Assignment:
Restate every record word for word, without the pictures.

Source material:
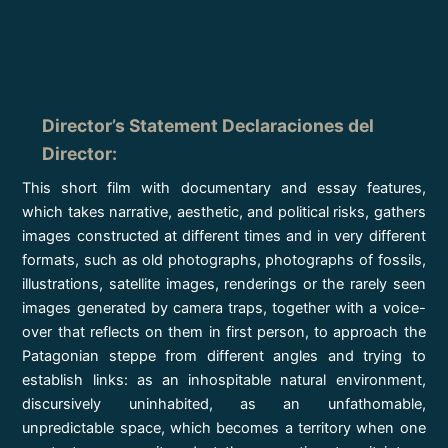
Director’s Statement Declaraciones del
Director
:
This short film with documentary and essay features,
which takes narrative, aesthetic, and political risks, gathers
images constructed at different times and in very different
formats, such as old photographs, photographs of fossils,
illustrations, satellite images, renderings or the rarely seen
images generated by camera traps, together with a voice-
over that reflects on them in first person, to approach the
Patagonian steppe from different angles and trying to
establish links: as an inhospitable natural environment,
discursively uninhabited, as an unfathomable,
unpredictable space, which becomes a territory when one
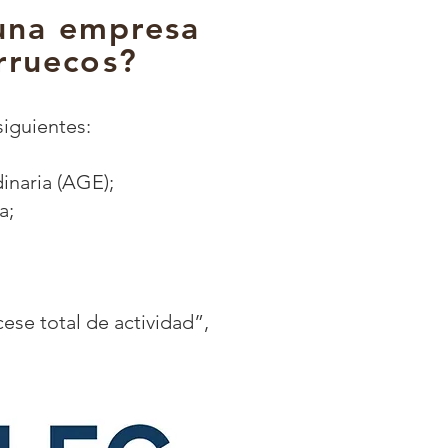
 una empresa
rruecos?
siguientes:
inaria (AGE);
la;
ese total de actividad”,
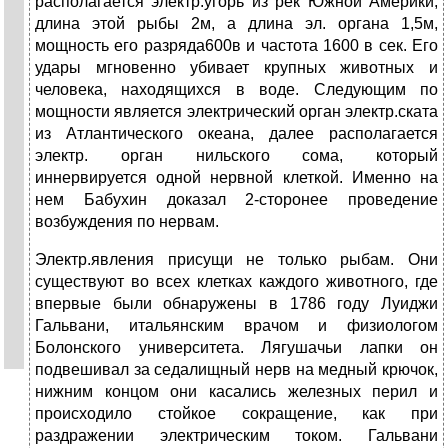
располагается электр.угорь из рек Южной Америки,
длина этой рыбы 2м, а длина эл. органа 1,5м,
мощность его разряда600в и частота 1600 в сек. Его
удары мгновенно убивает крупных животных и
человека, находящихся в воде. Следующим по
мощности является электрический орган электр.ската
из Атлантического океана, далее располагается
электр. орган нильского сома, который
иннервируется одной нервной клеткой. Именно на
нем Бабухин доказал 2-сторонее проведение
возбуждения по нервам.
Электр.явления присущи не только рыбам. Они
существуют во всех клетках каждого животного, где
впервые были обнаружены в 1786 году Луиджи
Гальвани, итальянским врачом и физиологом
Болонского университета. Лягушачьи лапки он
подвешивал за седалищный нерв на медный крючок,
нижним концом они касались железных перил и
происходило стойкое сокращение, как при
раздражении электрическим током. Гальвани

Written response:
Director’s Statement Declaraciones del
Director
:
This short film with documentary and essay features,
which takes narrative, aesthetic, and political risks, gathers
images constructed at different times and in very different
formats, such as old photographs, photographs of fossils,
illustrations, satellite images, renderings or the rarely seen
images generated by camera traps, together with a voice-
over that reflects on them in first person, to approach the
Patagonian steppe from different angles and trying to
establish links: as an inhospitable natural environment,
discursively uninhabited, as an unfathomable,
unpredictable space, which becomes a territory when one
 una empresa
rruecos?
siguientes:
inaria (AGE);
la;
ese total de actividad”,
располагается электр.угорь из рек Южной Америки,
длина этой рыбы 2м, а длина эл. органа 1,5м,
мощность его разряда600в и частота 1600 в сек. Его
удары мгновенно убивает крупных животных и
человека, находящихся в воде. Следующим по
мощности является электрический орган электр.ската
из Атлантического океана, далее располагается
электр. орган нильского сома, который
иннервируется одной нервной клеткой. Именно на
нем Бабухин доказал 2-сторонее проведение
возбуждения по нервам.
Электр.явления присущи не только рыбам. Они
существуют во всех клетках каждого животного, где
впервые были обнаружены в 1786 году Луиджи
Гальвани, итальянским врачом и физиологом
Болонского университета. Лягушачьи лапки он
подвешивал за седалищный нерв на медный крючок,
нижним концом они касались железных перил и
происходило стойкое сокращение, как при
раздражении электрическим током. Гальвани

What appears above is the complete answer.